Omentum
Morphology and diagnostic patterns in omental specimens — peritoneal surface staging, metastatic disease, and benign mimics
What this project is
Omental specimens — biopsies, partial resections, and “omentectomy for staging” — cross almost every oncologic sign-out queue. This project consolidates the group’s omental morphology work: what’s being submitted, how it’s sampled, and which findings actually change management.
Objectives
- Describe the case mix of omental specimens by indication (staging, symptomatic, incidental).
- Quantify gross and microscopic sampling adequacy.
- Characterize the spectrum of metastatic disease and benign mimics (reactive mesothelium, torsion / infarct, inflammatory changes).
- Identify cases in which omental findings changed stage or management.
Status
| Stream | Status |
|---|---|
| Cohort identification | Active |
| Sampling adequacy review | Draft rubric |
| Metastatic case series | Planning |
| Benign-mimic teaching set | Drafted |
Data
- Omental resections and biopsies with accompanying gross descriptions.
- De-identified WSIs on the Memorial share when available.
- Linked primary tumor diagnoses via hashed accession IDs.
Tools and repositories
How to contribute
- Review the sampling-adequacy rubric and flag ambiguous rules.
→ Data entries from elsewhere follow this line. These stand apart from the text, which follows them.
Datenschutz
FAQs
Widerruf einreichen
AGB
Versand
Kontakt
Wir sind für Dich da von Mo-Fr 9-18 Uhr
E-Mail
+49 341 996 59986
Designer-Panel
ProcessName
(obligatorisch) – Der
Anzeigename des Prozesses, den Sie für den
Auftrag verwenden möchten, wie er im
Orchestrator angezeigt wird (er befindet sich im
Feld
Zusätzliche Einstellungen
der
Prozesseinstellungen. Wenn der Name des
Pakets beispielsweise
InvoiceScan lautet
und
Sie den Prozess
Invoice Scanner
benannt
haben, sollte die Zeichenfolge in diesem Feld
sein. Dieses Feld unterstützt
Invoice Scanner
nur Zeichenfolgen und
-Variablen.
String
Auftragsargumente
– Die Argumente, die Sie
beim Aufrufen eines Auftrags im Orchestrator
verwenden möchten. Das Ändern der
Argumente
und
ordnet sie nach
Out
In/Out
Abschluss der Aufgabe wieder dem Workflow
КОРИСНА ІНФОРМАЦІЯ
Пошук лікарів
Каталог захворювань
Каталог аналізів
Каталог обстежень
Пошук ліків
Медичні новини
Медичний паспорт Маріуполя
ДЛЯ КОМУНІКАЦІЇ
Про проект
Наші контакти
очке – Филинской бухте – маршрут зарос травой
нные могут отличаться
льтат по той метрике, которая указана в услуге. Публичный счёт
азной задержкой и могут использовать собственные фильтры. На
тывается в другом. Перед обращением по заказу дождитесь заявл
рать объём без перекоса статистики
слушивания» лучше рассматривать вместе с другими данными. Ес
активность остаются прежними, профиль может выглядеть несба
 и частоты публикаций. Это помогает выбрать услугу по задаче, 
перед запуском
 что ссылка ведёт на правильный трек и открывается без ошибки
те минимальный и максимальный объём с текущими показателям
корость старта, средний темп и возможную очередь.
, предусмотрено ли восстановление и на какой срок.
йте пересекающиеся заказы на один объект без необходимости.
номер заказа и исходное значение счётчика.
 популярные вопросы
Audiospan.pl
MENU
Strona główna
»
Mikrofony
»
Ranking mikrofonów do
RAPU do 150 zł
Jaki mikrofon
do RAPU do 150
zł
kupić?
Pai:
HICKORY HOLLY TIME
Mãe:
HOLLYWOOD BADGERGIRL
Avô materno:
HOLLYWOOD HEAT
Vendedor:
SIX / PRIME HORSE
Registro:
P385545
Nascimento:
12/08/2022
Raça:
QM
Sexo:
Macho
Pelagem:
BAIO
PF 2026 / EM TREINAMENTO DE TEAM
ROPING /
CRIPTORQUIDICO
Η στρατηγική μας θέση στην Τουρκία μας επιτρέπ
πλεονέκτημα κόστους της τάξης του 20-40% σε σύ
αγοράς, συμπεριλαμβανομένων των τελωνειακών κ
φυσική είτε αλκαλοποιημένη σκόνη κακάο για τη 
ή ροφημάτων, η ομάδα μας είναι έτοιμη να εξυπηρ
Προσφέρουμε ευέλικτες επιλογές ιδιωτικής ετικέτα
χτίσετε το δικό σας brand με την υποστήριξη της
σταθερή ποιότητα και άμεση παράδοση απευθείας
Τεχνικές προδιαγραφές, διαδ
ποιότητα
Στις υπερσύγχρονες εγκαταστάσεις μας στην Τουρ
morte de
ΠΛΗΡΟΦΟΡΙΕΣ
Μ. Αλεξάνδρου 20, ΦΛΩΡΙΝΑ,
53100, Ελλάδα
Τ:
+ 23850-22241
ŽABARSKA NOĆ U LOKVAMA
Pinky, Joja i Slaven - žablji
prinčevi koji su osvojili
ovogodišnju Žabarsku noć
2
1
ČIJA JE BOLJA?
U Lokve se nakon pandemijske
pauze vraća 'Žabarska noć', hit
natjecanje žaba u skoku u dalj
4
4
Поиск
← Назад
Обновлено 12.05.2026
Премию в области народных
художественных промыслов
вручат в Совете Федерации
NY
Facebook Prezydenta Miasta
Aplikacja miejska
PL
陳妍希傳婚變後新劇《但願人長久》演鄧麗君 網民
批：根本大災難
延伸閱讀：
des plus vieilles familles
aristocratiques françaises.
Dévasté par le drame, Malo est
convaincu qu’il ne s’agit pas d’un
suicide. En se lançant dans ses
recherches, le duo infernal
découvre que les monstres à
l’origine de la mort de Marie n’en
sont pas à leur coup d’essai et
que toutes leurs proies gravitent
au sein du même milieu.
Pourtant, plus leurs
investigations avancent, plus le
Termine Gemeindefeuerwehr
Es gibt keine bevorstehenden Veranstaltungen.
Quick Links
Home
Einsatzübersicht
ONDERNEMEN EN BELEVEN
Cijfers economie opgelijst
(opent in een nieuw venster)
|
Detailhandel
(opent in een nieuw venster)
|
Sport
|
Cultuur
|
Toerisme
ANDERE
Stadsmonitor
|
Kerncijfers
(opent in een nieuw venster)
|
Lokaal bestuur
- Pilot-code 20 cases against the rubric and compare to the reference reader.
- Annotate one benign-mimic teaching case in QuPath and submit the GeoJSON.
Pitfalls
- “Positive for metastatic carcinoma” in a staging omentectomy changes stage; confirm the linkage to the primary tumor diagnosis before any aggregation.
- Don’t conflate true metastatic deposits with transcoelomic surface implants without the gross correlate — they are prognostically different.
- Sample-size-driven conclusions are tempting in omentum studies. Keep the denominator (number of tissue blocks sampled) in every table.